The work of Richard Meier & Partners is instantly recognizable and have become local and international landmarks that include museums, cultural facilities, city halls and government office buildings, courthouses, libraries, educational buildings, television, radio and film production facilities, industrial research complexes, corporate headquarters facilities and private residences.  The firm has worked on major urban design assignments in the United States, Prague, Edinburgh, Antwerp and Nice. Their buildings have received critical praise for their technical and architectural innovation as well as their subtle and sympathetic relationship to their contexts and the natural environment.
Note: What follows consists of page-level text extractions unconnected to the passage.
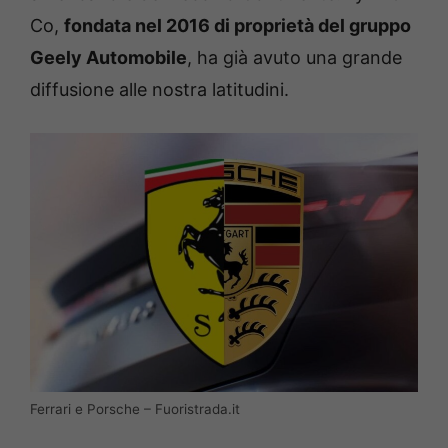
Co,
fondata nel 2016 di proprietà del gruppo
Geely Automobile
, ha già avuto una grande
diffusione alle nostra latitudini.
Ferrari e Porsche – Fuoristrada.it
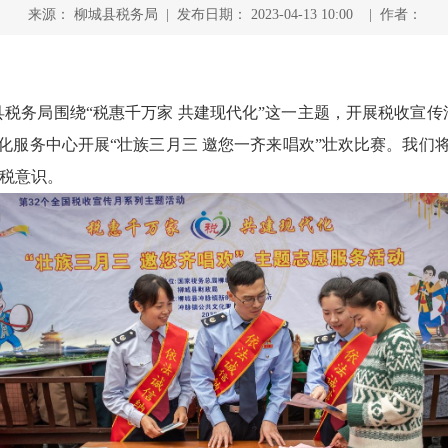
来源： 柳城县税务局 | 发布日期： 2023-04-13 10:00 | 作者：
县税务局围绕“税惠千万家 共建现代化”这一主题，开展税收宣传
化服务中心开展“壮族三月三 邀您一齐来唱欢”壮欢比赛。我们
纳税意识。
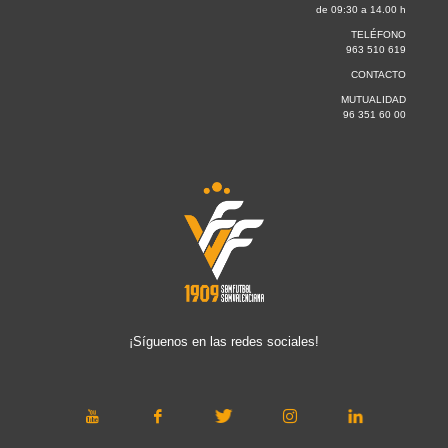
de 09:30 a 14.00 h
TELÉFONO
963 510 619
CONTACTO
MUTUALIDAD
96 351 60 00
¡Síguenos en las redes sociales!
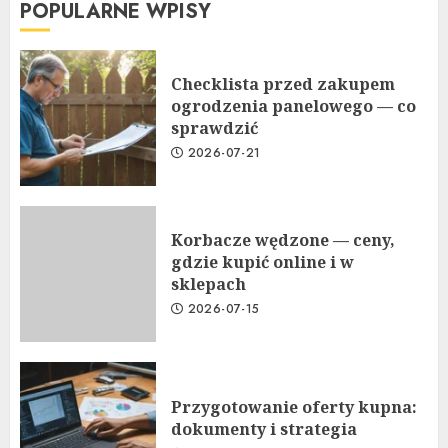
POPULARNE WPISY
Checklista przed zakupem
ogrodzenia panelowego — co
sprawdzić
2026-07-21
Korbacze wędzone — ceny,
gdzie kupić online i w
sklepach
2026-07-15
Przygotowanie oferty kupna:
dokumenty i strategia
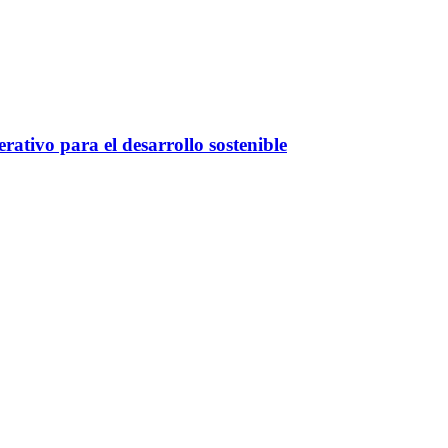
ativo para el desarrollo sostenible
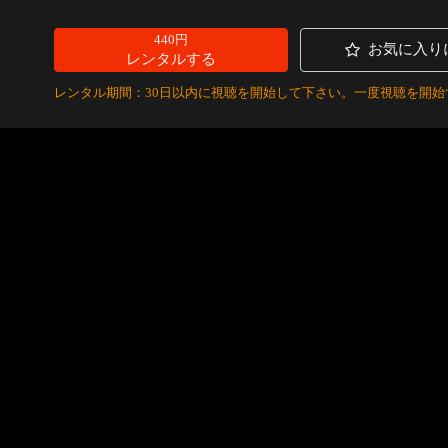
440円
お気に入り
レンタルする
レンタル期間：30日以内に視聴を開始して下さい。一度視聴を開始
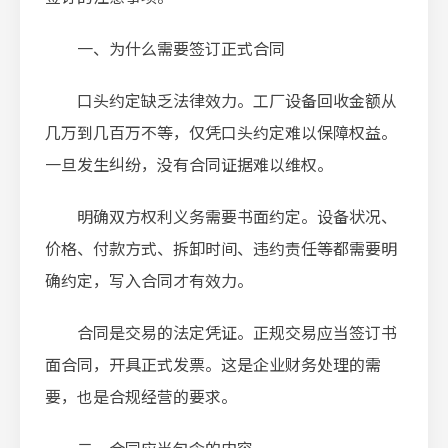
一、为什么需要签订正式合同
口头约定缺乏法律效力。工厂设备回收金额从
几万到几百万不等，仅凭口头约定难以保障权益。
一旦发生纠纷，没有合同证据难以维权。
明确双方权利义务需要书面约定。设备状况、
价格、付款方式、拆卸时间、违约责任等都需要明
确约定，写入合同才有效力。
合同是交易的法定凭证。正规交易应当签订书
面合同，开具正式发票。这是企业财务处理的需
要，也是合规经营的要求。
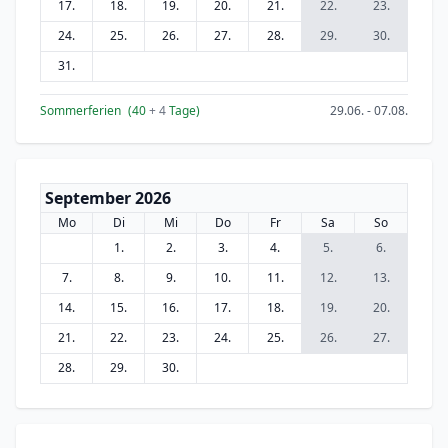
17.
18.
19.
20.
21.
22.
23.
24.
25.
26.
27.
28.
29.
30.
31.
Sommerferien
(40
+ 4
Tage)
29.06. - 07.08.
September 2026
Mo
Di
Mi
Do
Fr
Sa
So
1.
2.
3.
4.
5.
6.
7.
8.
9.
10.
11.
12.
13.
14.
15.
16.
17.
18.
19.
20.
21.
22.
23.
24.
25.
26.
27.
28.
29.
30.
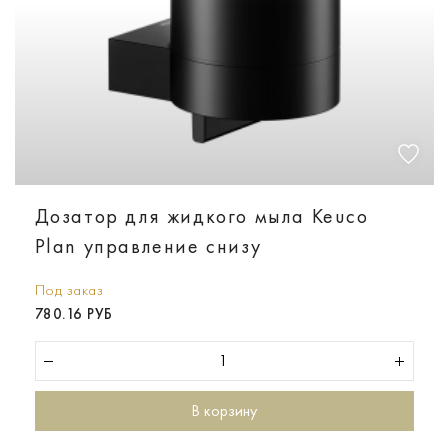
Дозатор для жидкого мыла Keuco
Plan управление снизу
Под заказ
780.16 РУБ
В корзину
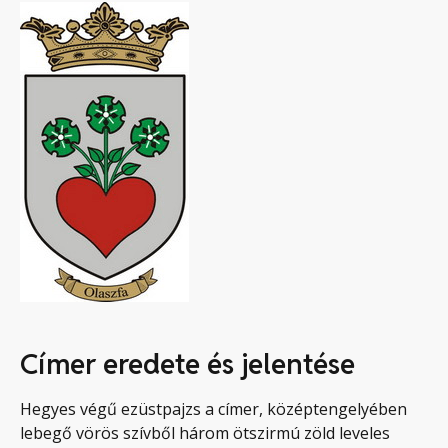
Címer eredete és jelentése
Hegyes végű ezüstpajzs a címer, középtengelyében
lebegő vörös szívből három ötszirmú zöld leveles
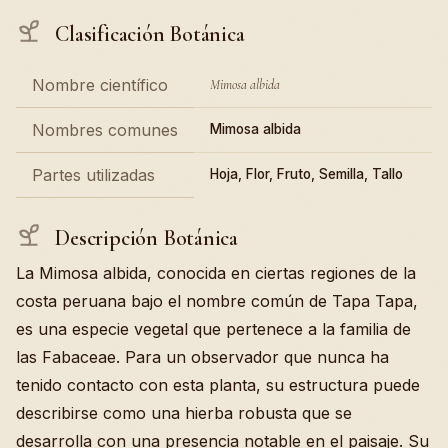
Clasificación Botánica
Nombre científico
Mimosa albida
Nombres comunes
Mimosa albida
Partes utilizadas
Hoja, Flor, Fruto, Semilla, Tallo
Descripción Botánica
La Mimosa albida, conocida en ciertas regiones de la
costa peruana bajo el nombre común de Tapa Tapa,
es una especie vegetal que pertenece a la familia de
las Fabaceae. Para un observador que nunca ha
tenido contacto con esta planta, su estructura puede
describirse como una hierba robusta que se
desarrolla con una presencia notable en el paisaje. Su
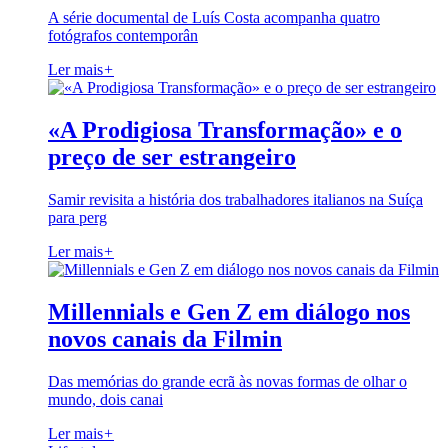
A série documental de Luís Costa acompanha quatro
fotógrafos contemporân
Ler mais
+
«A Prodigiosa Transformação» e o
preço de ser estrangeiro
Samir revisita a história dos trabalhadores italianos na Suíça
para perg
Ler mais
+
Millennials e Gen Z em diálogo nos
novos canais da Filmin
Das memórias do grande ecrã às novas formas de olhar o
mundo, dois canai
Ler mais
+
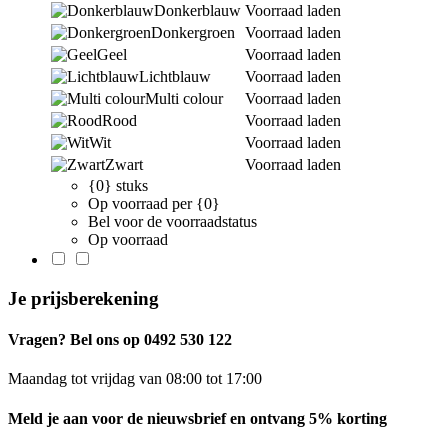
Donkerblauw
Voorraad laden
Donkergroen
Voorraad laden
Geel
Voorraad laden
Lichtblauw
Voorraad laden
Multi colour
Voorraad laden
Rood
Voorraad laden
Wit
Voorraad laden
Zwart
Voorraad laden
{0} stuks
Op voorraad per {0}
Bel voor de voorraadstatus
Op voorraad
Je prijsberekening
Vragen? Bel ons op 0492 530 122
Maandag tot vrijdag van 08:00 tot 17:00
Meld je aan voor de nieuwsbrief en ontvang 5% korting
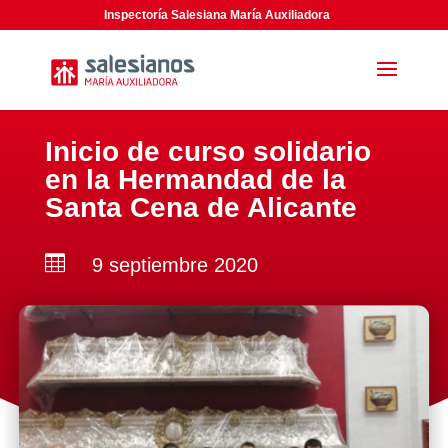
Inspectoría Salesiana María Auxiliadora
Inicio de curso solidario
en la Hermandad de la
Santa Cena de Alicante

9 septiembre 2020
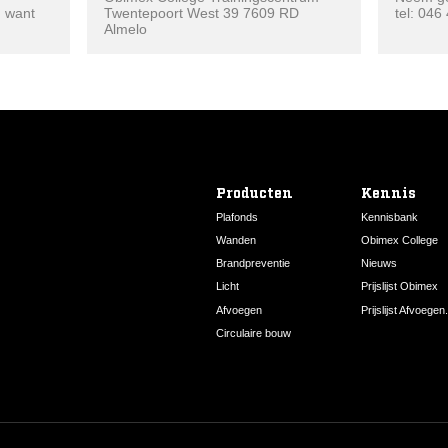
, want
Twentepoort West 39 7609 RD
tel: 046
Almelo
Producten
Kennis
Plafonds
Kennisbank
Wanden
Obimex College
Brandpreventie
Nieuws
Licht
Prijslijst Obimex
Afvoegen
Prijslijst Afvoegen.
Circulaire bouw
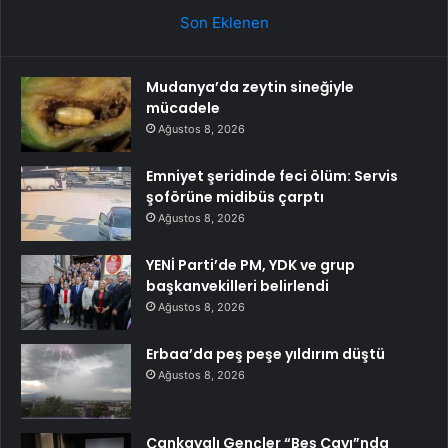
Son Eklenen
Mudanya’da zeytin sineğiyle
mücadele
Ağustos 8, 2026
Emniyet şeridinde feci ölüm: Servis
şoförüne midibüs çarptı
Ağustos 8, 2026
YENİ Parti’de PM, YDK ve grup
başkanvekilleri belirlendi
Ağustos 8, 2026
Erbaa’da peş peşe yıldırım düştü
Ağustos 8, 2026
Çankayalı Gençler “Beş Çayı”nda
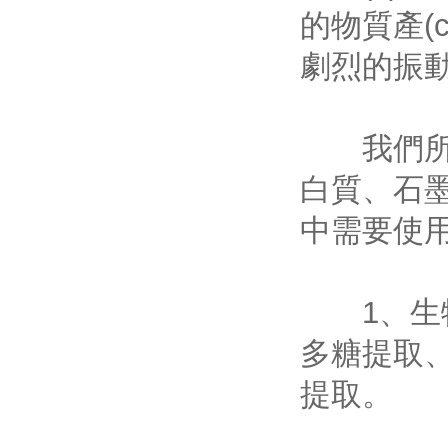
的物質產(
劇烈的振動
我們所熟
白質
中需要使用
1、生物
多糖提取
提取。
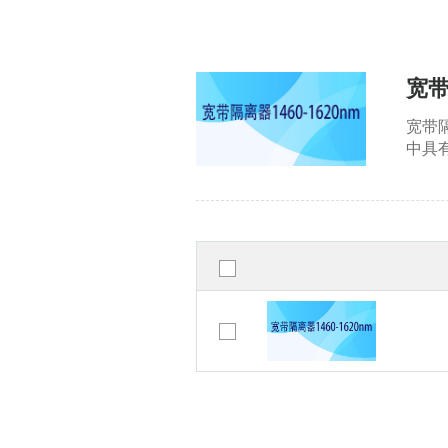
宽带
宽带
中具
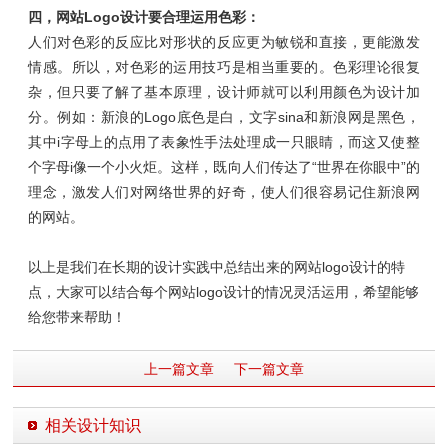
四，网站Logo设计要合理运用色彩：
人们对色彩的反应比对形状的反应更为敏锐和直接，更能激发
情感。所以，对色彩的运用技巧是相当重要的。色彩理论很复
杂，但只要了解了基本原理，设计师就可以利用颜色为设计加
分。例如：新浪的Logo底色是白，文字sina和新浪网是黑色，
其中i字母上的点用了表象性手法处理成一只眼睛，而这又使整
个字母i像一个小火炬。这样，既向人们传达了“世界在你眼中”的
理念，激发人们对网络世界的好奇，使人们很容易记住新浪网
的网站。
以上是我们在长期的设计实践中总结出来的网站logo设计的特
点，大家可以结合每个网站logo设计的情况灵活运用，希望能够
给您带来帮助！
上一篇文章
下一篇文章
相关设计知识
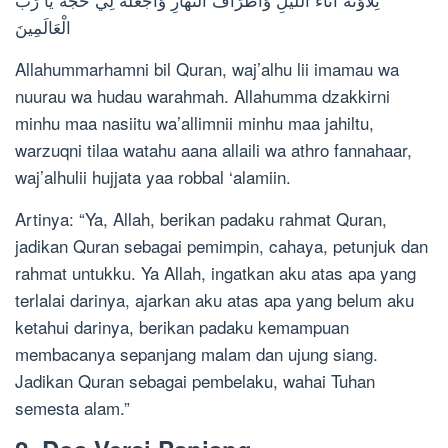
الْعَالَمِينَ
Allahummarhamni bil Quran, waj’alhu lii imamau wa
nuurau wa hudau warahmah. Allahumma dzakkirni
minhu maa nasiitu wa’allimnii minhu maa jahiltu,
warzuqni tilaa watahu aana allaili wa athro fannahaar,
waj’alhulii hujjata yaa robbal ‘alamiin.
Artinya: “Ya, Allah, berikan padaku rahmat Quran,
jadikan Quran sebagai pemimpin, cahaya, petunjuk dan
rahmat untukku. Ya Allah, ingatkan aku atas apa yang
terlalai darinya, ajarkan aku atas apa yang belum aku
ketahui darinya, berikan padaku kemampuan
membacanya sepanjang malam dan ujung siang.
Jadikan Quran sebagai pembelaku, wahai Tuhan
semesta alam.”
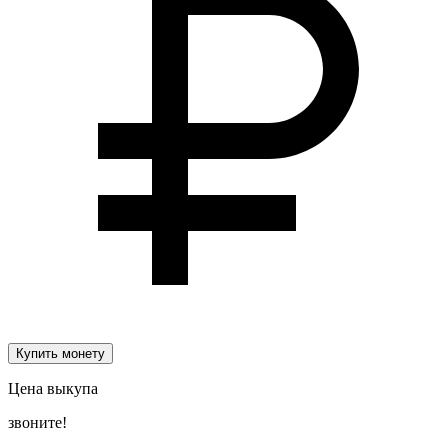
Купить монету
Цена выкупа
звоните!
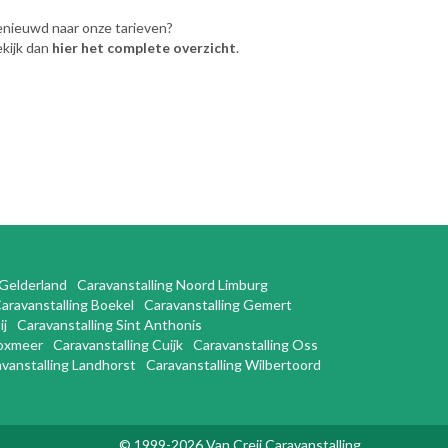
nieuwd naar onze tarieven?
kijk dan
hier het complete overzicht
.
 Gelderland
Caravanstalling Noord Limburg
aravanstalling Boekel
Caravanstalling Gemert
ij
Caravanstalling Sint Anthonis
Boxmeer
Caravanstalling Cuijk
Caravanstalling Oss
vanstalling Landhorst
Caravanstalling Wilbertoord
© 1999-2026 Van Creij Caravanstalling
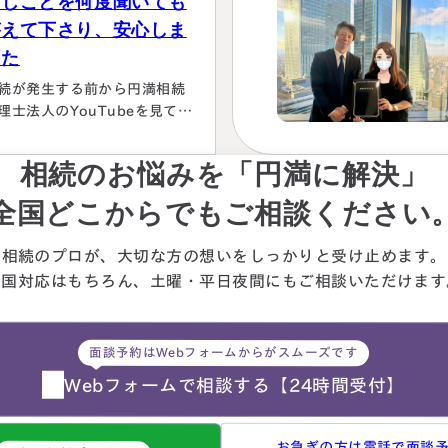
同じことを何度聞いても
答えて下さり、安心しま
した
続が発生する前から円満相続
理士法人のYouTubeを見て勉
していましたが、実際に税額
色々な控除や特例を駆使して
相続のお悩みを「円満に解決」
算していくのは非常に困難で
々に先生にお願いしようと判
全国どこからでもご相談ください
しました。相続発生後、保険
社、銀行、市役所等と似たよ
相続のプロが、大切な方の想いを
しっかりと受け止めます。
な書類のやりとりを何度もす
全国対応はもちろん、
土曜・平日夜間にもご相談
いただけます
ことになります。自分では最
的にどの数字が使えるのか分
らず、届いた書類を全部加藤
面談予約はWebフォームからがスムーズです
生へメールで送ってまとめあ
て頂きました。心配で同じこ
Webフォームで相談する
【24時間受付】
…
お急ぎの方は電話で面談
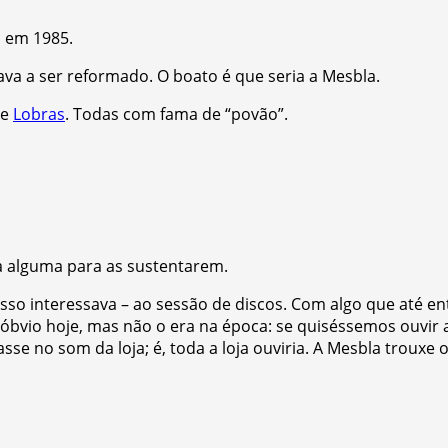
 em 1985.
va a ser reformado. O boato é que seria a Mesbla.
 e
Lobras
. Todas com fama de “povão”.
a alguma para as sustentarem.
isso interessava – ao sessão de discos. Com algo que até 
vio hoje, mas não o era na época: se quiséssemos ouvir al
e no som da loja; é, toda a loja ouviria. A Mesbla trouxe o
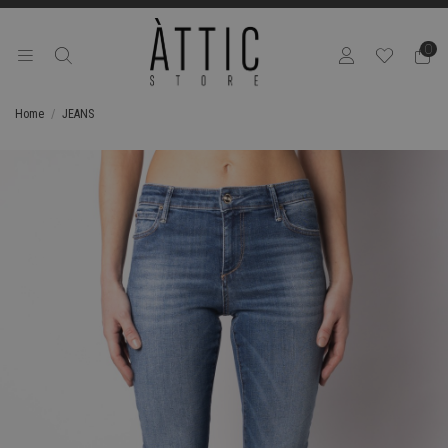
0
Home
JEANS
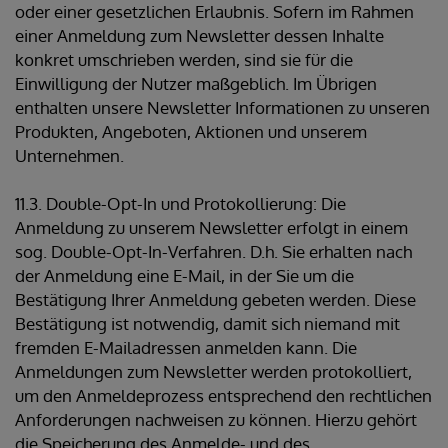
oder einer gesetzlichen Erlaubnis. Sofern im Rahmen
einer Anmeldung zum Newsletter dessen Inhalte
konkret umschrieben werden, sind sie für die
Einwilligung der Nutzer maßgeblich. Im Übrigen
enthalten unsere Newsletter Informationen zu unseren
Produkten, Angeboten, Aktionen und unserem
Unternehmen.
11.3. Double-Opt-In und Protokollierung: Die
Anmeldung zu unserem Newsletter erfolgt in einem
sog. Double-Opt-In-Verfahren. D.h. Sie erhalten nach
der Anmeldung eine E-Mail, in der Sie um die
Bestätigung Ihrer Anmeldung gebeten werden. Diese
Bestätigung ist notwendig, damit sich niemand mit
fremden E-Mailadressen anmelden kann. Die
Anmeldungen zum Newsletter werden protokolliert,
um den Anmeldeprozess entsprechend den rechtlichen
Anforderungen nachweisen zu können. Hierzu gehört
die Speicherung des Anmelde- und des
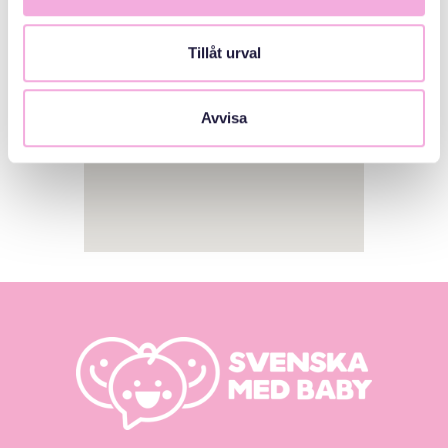
Tillåt urval
Avvisa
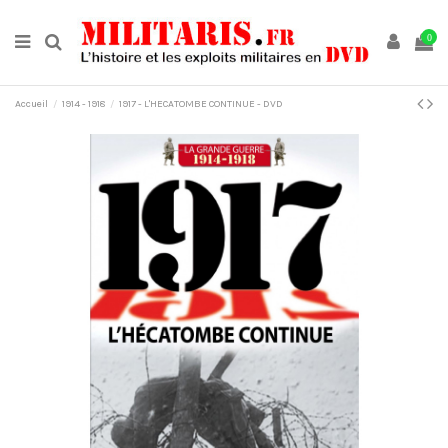
0
Accueil
1914 - 1918
1917 - L'HECATOMBE CONTINUE - DVD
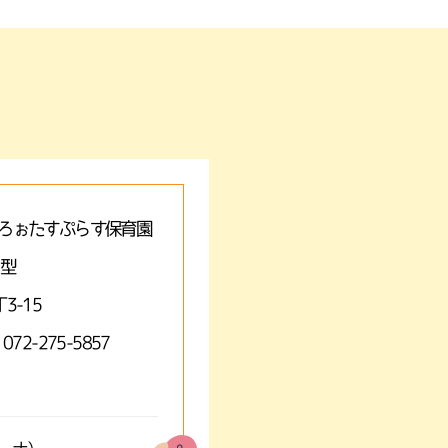
ろぉたすぷらす保育園
A型
3-15
 072-275-5857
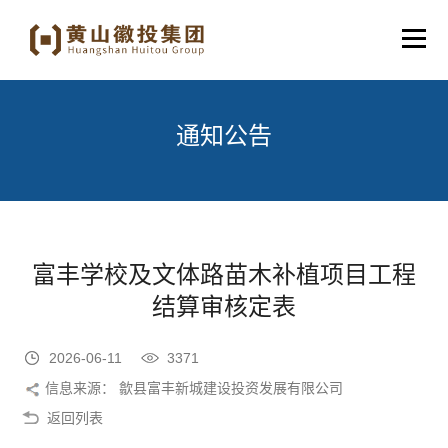
通知公告
富丰学校及文体路苗木补植项目工程
结算审核定表
2026-06-11
3371
信息来源： 歙县富丰新城建设投资发展有限公司
返回列表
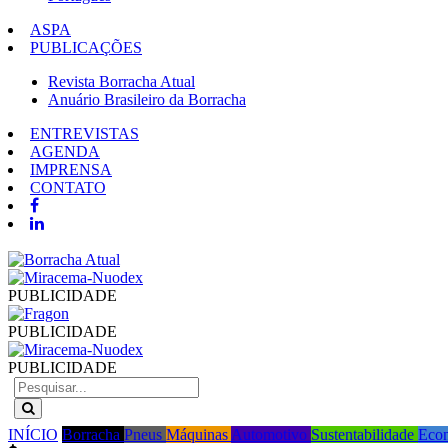
ASPA
PUBLICAÇÕES
Revista Borracha Atual
Anuário Brasileiro da Borracha
ENTREVISTAS
AGENDA
IMPRENSA
CONTATO
PUBLICIDADE
PUBLICIDADE
PUBLICIDADE
INÍCIO
Borracha
Pneus
Máquinas
Automotivo
Sustentabilidade
Eco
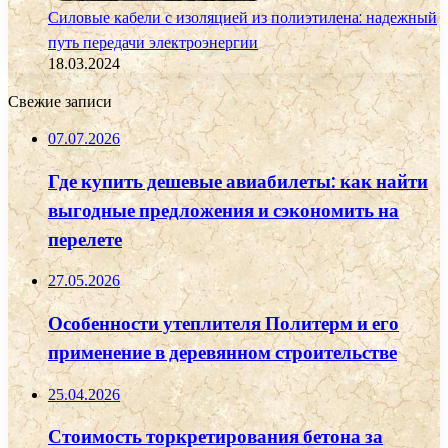
Силовые кабели с изоляцией из полиэтилена: надежный
путь передачи электроэнергии
18.03.2024
Свежие записи
07.07.2026
Где купить дешевые авиабилеты: как найти
выгодные предложения и сэкономить на
перелете
27.05.2026
Особенности утеплителя Политерм и его
применение в деревянном строительстве
25.04.2026
Стоимость торкретирования бетона за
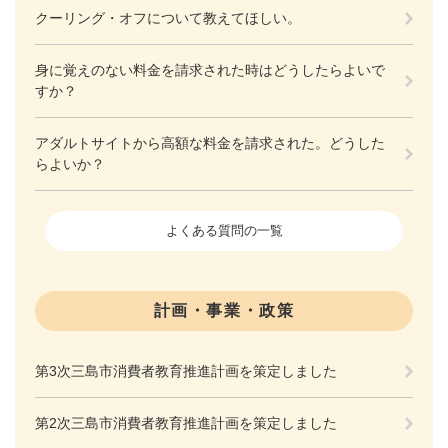
クーリング・オフについて教えてほしい。
身に覚えのない料金を請求された時はどうしたらよいで
すか？
アダルトサイトから高額な料金を請求された。どうした
らよいか？
よくある質問の一覧
計画・事業・政策
第3次三島市消費者教育推進計画を策定しました
第2次三島市消費者教育推進計画を策定しました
A notable feature of the firm’s buildings is the innovative use of natural light.  Their projects have received numerous awards including 29 National Honor Awards from the American Institute of Architects and 53 New York AIA and other AIA regional chapters.

 

Richard Meier

 

Richard Meier was born in Newark, New Jersey in 1934. He graduated from Cornell University. Before opening his own practice in 1963, he worked with Marcel Breuer as well as a number of architectural firms, notably Skidmore, Owings, & Merrill.   Meier was one of the “New York Five,” architects, (Peter Eisenman, Michael Graves, Charles Gwathmey, John Hejduk, Richard Meier) who are known as the “white ”architects.”  He began his practice with a commission to build a house in Essex Falls, New Jersey for his parents.

 

Meier has been awarded major commissions in the United States and Europe including courthouses, city halls, museums, corporate headquarters, housing and private residences.  Larger scale, public buildings followed the conversion of the Old Bell Telephone Laboratories in Greenwich Village and include the Canal+ Television Headquarters in Paris; the Hartford Seminary in Connecticut; and the Bronx Developmental Center (now The Hutchinson Metro Center) in New York; The Hague City Hall and Central Library, Netherlands; and the Jubilee Church, Rome, Italy.  Now considered one of the preeminent architects of museums, Meier has built The Getty Center (a six-building arts complex) in Brentwood, California; the Atheneum in New Harmony, Indiana; the High Museum of Art in Atlanta, Georgia; the Frankfurt Museum for Decorative Arts in Germany; and The Barcelona Museum of Contemporary Art, in Spain.  

 

Meier has given numerous lectures throughout the world and participated in many juries. He has written and been the subject of many books and monographs and innumerable newspaper and magazine articles. In addition to being on the Board of Directors of the Cooper Hewitt National Design Museum and the American Academy in Rome, he is also a Fellow of the American Academy of Arts & Sciences, the French and Belgian Academies d'Architecture, and a member of the Bund Deutscher Architekten and the American Academy of Arts & Letters, from which he received the Brunner Prize for Architecture in 1976.

 

Recognized with the highest honors available in architecture, in 1997 Meier received the AIA Gold Medal from the American Institute of Architects as well as the Praemium Imperiale from the Japanese Government, in recognition of a lifetime achievement in the arts.  He was awarded the Pritzker Architecture Prize with a citation from the jury that reads, ”In his search for clarity and his experiments in balancing light and space, he has created structures which are personal, vigorous, original.”  Meier describes his own aesthetic, “…mine is a preoccupation with light and space; not abstract space, not scale less space, but space whose order and definition are related to light, to human scale and to the culture of architecture…” Richard Meier is also a sculptor whose works are of cast and welded metal.